### What you are asked to do
Go over the data and keep only the lines that include "auch".

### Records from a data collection

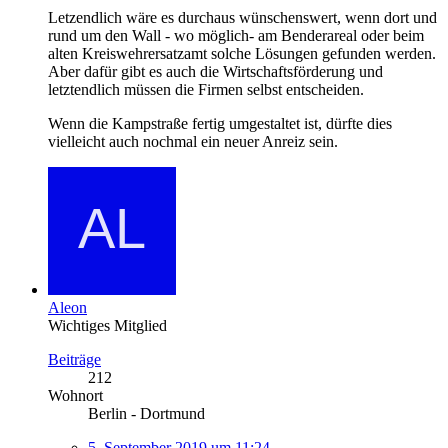
Letzendlich wäre es durchaus wünschenswert, wenn dort und
rund um den Wall - wo möglich- am Benderareal oder beim
alten Kreiswehrersatzamt solche Lösungen gefunden werden.
Aber dafür gibt es auch die Wirtschaftsförderung und
letztendlich müssen die Firmen selbst entscheiden.
Wenn die Kampstraße fertig umgestaltet ist, dürfte dies
vielleicht auch nochmal ein neuer Anreiz sein.
Aleon
Wichtiges Mitglied
Beiträge
212
Wohnort
Berlin - Dortmund
5. September 2019 um 11:24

### Solution to the exercise
Aber dafür gibt es auch die Wirtschaftsförderung und
vielleicht auch nochmal ein neuer Anreiz sein.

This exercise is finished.